To Write or Not To Write?

That is the question plaguing me as I clean up the bedroom for the bizillionth time. The boxes, the bags, the memories of college, study abroad, even middle school. But especially the Peace Corps. It felt like a life-changing event at the time. It still feels like one now. But somehow for some unknown reason I don't really feel like writing about the Peace Corps. I don't know why. I even started a book about the Peace Corps...and sort of gave up before I got to the part about the Peace Corps. I do think there is still something there to write about. I mean, I have journals, notes, even notes on napkins all to illustrate...what? I have pictures, necklaces given to me from friends when I lived in Machala, and shirts that I wore when I was there.

But really what I am getting at here is the essence of memory. If we don't hold on to the past do we lose it? What happens to it? What if I want to write my book one day and I wish I had the artifacts? Those notes, those paper napkins from bars, those pictures that were taken of us at the time but now have a different meaning where we can see the bar stool in the background, or the menu and the table setting at Cafe Patecon. The people are still here with us (of course if the people were not still here with us the picture takes on a deifed quality, an inescapable essence where getting rid of it feels sacrilegious) but really, it becomes less about the people and more about the memory. The feelings, the emotions, the ability to go back in time that we don't want to lose. The fear that getting old really just means, getting unfamiliar, getting away from the essence, our own essence, whenever, wherever it was.
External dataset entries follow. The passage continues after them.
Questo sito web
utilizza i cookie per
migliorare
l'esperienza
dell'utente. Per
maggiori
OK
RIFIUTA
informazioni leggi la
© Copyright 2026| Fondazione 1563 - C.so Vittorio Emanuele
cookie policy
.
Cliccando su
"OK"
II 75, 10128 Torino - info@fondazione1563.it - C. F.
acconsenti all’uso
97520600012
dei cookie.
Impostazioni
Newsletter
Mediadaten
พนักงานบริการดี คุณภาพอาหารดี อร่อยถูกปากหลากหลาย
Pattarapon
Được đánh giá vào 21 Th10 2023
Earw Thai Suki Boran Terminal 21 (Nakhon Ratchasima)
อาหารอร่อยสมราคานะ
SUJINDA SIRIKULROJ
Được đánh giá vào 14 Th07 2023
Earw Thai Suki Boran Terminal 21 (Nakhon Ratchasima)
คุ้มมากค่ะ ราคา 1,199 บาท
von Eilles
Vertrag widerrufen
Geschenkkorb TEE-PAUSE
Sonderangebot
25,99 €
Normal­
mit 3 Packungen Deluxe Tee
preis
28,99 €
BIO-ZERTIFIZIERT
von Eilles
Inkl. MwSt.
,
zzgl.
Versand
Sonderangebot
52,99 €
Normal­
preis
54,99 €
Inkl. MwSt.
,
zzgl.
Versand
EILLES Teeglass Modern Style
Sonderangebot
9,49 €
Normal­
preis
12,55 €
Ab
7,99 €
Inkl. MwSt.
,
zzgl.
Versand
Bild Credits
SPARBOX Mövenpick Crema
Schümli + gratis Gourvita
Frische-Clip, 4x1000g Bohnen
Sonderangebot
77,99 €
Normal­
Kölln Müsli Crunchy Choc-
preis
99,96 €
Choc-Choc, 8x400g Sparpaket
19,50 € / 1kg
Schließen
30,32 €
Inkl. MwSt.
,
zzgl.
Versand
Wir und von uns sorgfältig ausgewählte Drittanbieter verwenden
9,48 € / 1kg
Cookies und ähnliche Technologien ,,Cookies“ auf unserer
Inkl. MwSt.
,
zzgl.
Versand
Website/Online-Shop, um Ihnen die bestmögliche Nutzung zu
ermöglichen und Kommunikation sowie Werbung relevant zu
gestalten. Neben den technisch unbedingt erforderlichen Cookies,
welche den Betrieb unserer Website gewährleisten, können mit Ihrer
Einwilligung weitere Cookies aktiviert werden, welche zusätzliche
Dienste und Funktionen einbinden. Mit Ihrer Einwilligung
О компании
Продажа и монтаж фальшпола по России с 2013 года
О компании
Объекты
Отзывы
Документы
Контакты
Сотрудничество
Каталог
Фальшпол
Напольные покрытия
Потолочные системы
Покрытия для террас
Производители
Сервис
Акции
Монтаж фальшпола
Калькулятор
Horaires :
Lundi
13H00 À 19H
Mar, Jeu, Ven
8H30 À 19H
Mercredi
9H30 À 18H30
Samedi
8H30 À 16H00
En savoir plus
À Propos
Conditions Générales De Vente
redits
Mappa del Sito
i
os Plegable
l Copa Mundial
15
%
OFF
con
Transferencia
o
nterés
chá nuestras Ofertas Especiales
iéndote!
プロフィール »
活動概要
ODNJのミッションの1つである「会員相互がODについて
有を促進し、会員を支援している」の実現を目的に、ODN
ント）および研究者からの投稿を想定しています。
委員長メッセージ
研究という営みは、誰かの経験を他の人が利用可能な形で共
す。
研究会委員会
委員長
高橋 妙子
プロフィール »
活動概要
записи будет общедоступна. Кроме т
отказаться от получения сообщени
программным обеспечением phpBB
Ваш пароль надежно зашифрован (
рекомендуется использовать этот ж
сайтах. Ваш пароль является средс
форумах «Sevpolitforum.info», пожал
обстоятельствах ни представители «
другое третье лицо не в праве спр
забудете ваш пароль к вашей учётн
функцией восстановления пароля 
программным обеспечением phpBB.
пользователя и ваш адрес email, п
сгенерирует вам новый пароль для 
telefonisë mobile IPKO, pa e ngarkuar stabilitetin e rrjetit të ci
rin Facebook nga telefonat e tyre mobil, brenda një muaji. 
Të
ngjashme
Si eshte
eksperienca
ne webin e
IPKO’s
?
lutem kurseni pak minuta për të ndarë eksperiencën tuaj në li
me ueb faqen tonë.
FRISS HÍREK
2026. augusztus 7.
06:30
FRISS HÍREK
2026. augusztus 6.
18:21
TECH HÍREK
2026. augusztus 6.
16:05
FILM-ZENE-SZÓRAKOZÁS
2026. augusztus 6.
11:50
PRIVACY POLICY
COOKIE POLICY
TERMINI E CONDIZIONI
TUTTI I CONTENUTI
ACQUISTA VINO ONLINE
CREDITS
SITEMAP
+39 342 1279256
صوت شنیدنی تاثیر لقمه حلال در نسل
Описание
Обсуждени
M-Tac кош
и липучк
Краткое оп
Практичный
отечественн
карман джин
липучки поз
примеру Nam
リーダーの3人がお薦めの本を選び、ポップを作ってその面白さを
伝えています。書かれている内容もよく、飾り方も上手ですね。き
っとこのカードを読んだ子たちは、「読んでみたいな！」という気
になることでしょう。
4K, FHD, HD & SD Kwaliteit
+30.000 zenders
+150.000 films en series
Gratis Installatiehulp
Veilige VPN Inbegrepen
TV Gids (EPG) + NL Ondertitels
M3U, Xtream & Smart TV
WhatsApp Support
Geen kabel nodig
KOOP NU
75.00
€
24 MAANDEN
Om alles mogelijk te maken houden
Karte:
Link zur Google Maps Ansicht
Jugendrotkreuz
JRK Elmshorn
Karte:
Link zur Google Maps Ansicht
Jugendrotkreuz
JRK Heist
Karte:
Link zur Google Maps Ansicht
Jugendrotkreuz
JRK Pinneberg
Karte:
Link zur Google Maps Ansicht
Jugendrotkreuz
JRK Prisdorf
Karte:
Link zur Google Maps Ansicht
But what I try to remember and what does become more clear as I go through this process is that there only really is one true essence, the here and now. Yes, nostalgia, picture, places, people, paper napkin notes have their place, but if those become what we rely on, they are figments of our true self coming through, not our actually full-self in the moment. In other words, when deciding what to save and what to chuck, here is my adage to live by: I will have the right things to save just by feeling out what seems right to save. Ok, it sounds too fake to be true. But seriously, that helps me get through this organization process. I will have the right things. Maybe maybe maybe there will be something I miss someday, but those instances will likely be rare. Instead, I love the space I am opening in my life for new experiences, and new memories. So long farewell, old Peace Corps napkins. The memoir may have to go on without you some day...you'll be with us in spirit. And I, having thrown out my treasured napkins, like someone throwing out a napkin after a big meal, feel more full than ever.